Recognized Source Code Extensions
- TypeScript (.ts, .tsx)
- JavaScript (.js, .jsx)
- Python (.py)
- Java (.java)
- C++ (.cpp)
- C (.c)
- Go (.go)
- Ruby (.rb)
- PHP (.php)
- C# (.cs)
- Swift (.swift)
- Rust (.rs)
- Kotlin (.kt)
- Scala (.scala)
- Vue (.vue)
- HTML (.html)
- Styling: (.css, .scss, .less)
Operational Flow
- The utility scans the designated directory tree, respecting all
.gitignoredirectives. - Files are filtered based on the set of supported language extensions.
- Content is read from each compliant file, and its language is identified.
- The data is transmitted to the Gemini Flash 2.0 endpoint, accompanied by instructions detailing the required abstraction level and length constraint.
- Aggregated abstracts are compiled and written to the designated output stream/file.
Output Artifact Structure
The resultant documentation file adheres to this delimited format:
relative/path/to/file Content summary generated here.
relative/path/to/next/file Abstract for the subsequent file.
Project Layout
index.ts: Primary entry point for the Command Line Interface.src/: Primary source code locationsummarizer/: Logic underpinning the code abstraction process.mcp/: Implementation of the Model Context Protocol service layer.config/: Module responsible for configuration persistence and retrieval.bin/: Executable script wrappers.config.json: File storing application defaults.tsconfig.json: TypeScript compiler settings.package.json: Manifest detailing project metadata and scripts..env.example: Template demonstrating required environment variables..gitignore: Definitions for files and folders to exclude from processing.__tests__: Directories containing unit and end-to-end test suites.__mocks__/mock-codebase: A controlled subset of code for validation purposes.

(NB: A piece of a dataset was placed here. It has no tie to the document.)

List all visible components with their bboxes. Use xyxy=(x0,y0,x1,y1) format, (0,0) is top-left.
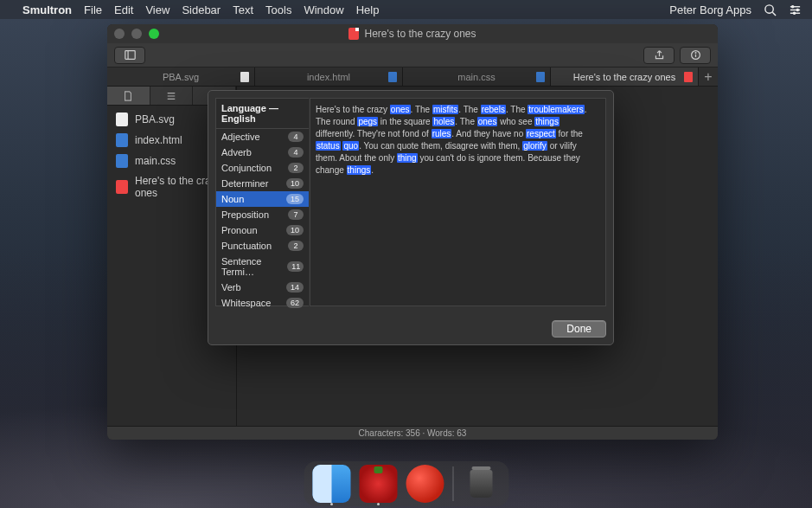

Environment Variables Reference
The following environmental parameters influence execution:
| Variable | Purpose | Default Setting |
|---|---|---|
GOOGLE_API_KEY |
Necessary key for Google Gemini access | Undefined (Mandatory) |
PORT |
TCP port binding for the MCP listener | 24312 |
ALLOWED_ORIGINS |
Comma-separated list for CORS policy enforcement | http://localhost:3000 |
LOG_LEVEL |
Verbosity of internal system logging (error, warn, info, debug) | info |
Consult .env.example for a setup template.
Development Workflow
Executing Tests
bash
Run the complete test suite
npm test
Execute tests and generate coverage reports
npm test -- --coverage
Specific test routine for MCP service initialization
npm run test:setup
Roadmap for Future Enhancements
- Extension of supported source file extensions.
- Capability to interface with alternative AI model providers.
- Development of a graphical user interface utilizing Electron.
- Expansion of available MCP functionalities.
- Implementation of precise token consumption metrics.
- Integration of OpenTelemetry standards for system observability.
- Enhancement of audit logging capabilities.
- Introduction of automated vulnerability scanning checks.